The Americans with Disabilities Act was signed into law 25 years ago this month, prohibiting discrimination based on physical and mental disabilities.

Lanterman said NAU’s progress has been continual, with significant momentum made during the past decade.

Facilities Services, responsible for construction and renovations, always considers accessibility at the early design stages.

Instead of going to a single room in Cline Library outfitted with assistive technology, students find accessibility in labs across campus.

A useable materials center at NAU ensures online teaching elements are converted to accessible formats including video captioning.

North campus

NAU was an early adopter of an updated handicap sign, displaying the wheelchair user as an active individual, compared to the more passive version of the international symbol of access.

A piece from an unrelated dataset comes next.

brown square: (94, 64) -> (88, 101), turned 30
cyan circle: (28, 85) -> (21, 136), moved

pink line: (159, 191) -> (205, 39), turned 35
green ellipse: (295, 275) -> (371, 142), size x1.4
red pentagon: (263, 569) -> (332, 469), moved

And during his two decades on campus, Lanterman has witnessed an evolution of attitudes toward disabilities. “When I was first a student at NAU the organizational structure had disability resources under the Counseling and Testing Center, conveying a sort of pathological view of disability.” Today, the disability resources department is integrated in the vibrant Health and Learning Center.

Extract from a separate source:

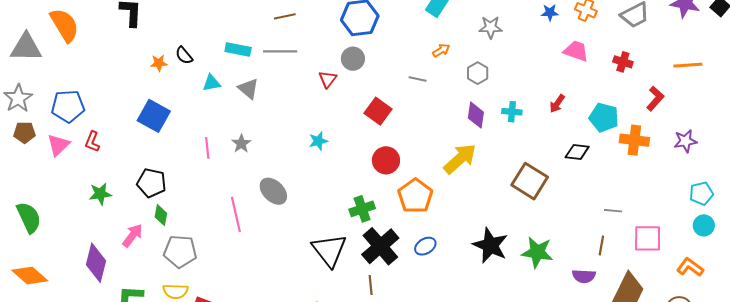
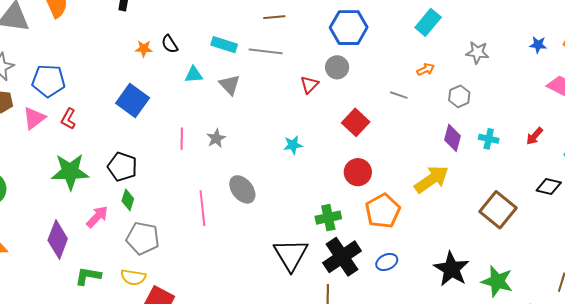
green star: (100, 194) -> (70, 172), size x1.6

The university also was on the leading edge of another trend by hiring an accessibility analyst. Teresa Haven joined NAU a little more than a year ago, to evaluate software, technology and communications, ensuring they are accessible to all potential users.

“Since I’ve come here we’ve improved knowledge of digital accessibility among most of our technology professionals, created new collaborations among colleagues on campus and we are working toward updated policies and procedures that will help everyone understand and contribute to better accessibility at NAU,” Haven said.

Maintaining NAU’s momentum amid expanding technology use will require considering the broad variety of human ability and need rather than focusing on the average, Haven added.

Continuing the progression is important to Lauren Copeland-Glenn, an affirmative action coordinator, who co-chairs the Commission on Disability Access and Design with Lanterman.

“We have made a lot of progress in terms of people at the institution thinking about making things accessible,” Copeland-Glenn said. “Allowing people equal access to the university is an important social justice issue, and on the commission, we really have a voice.”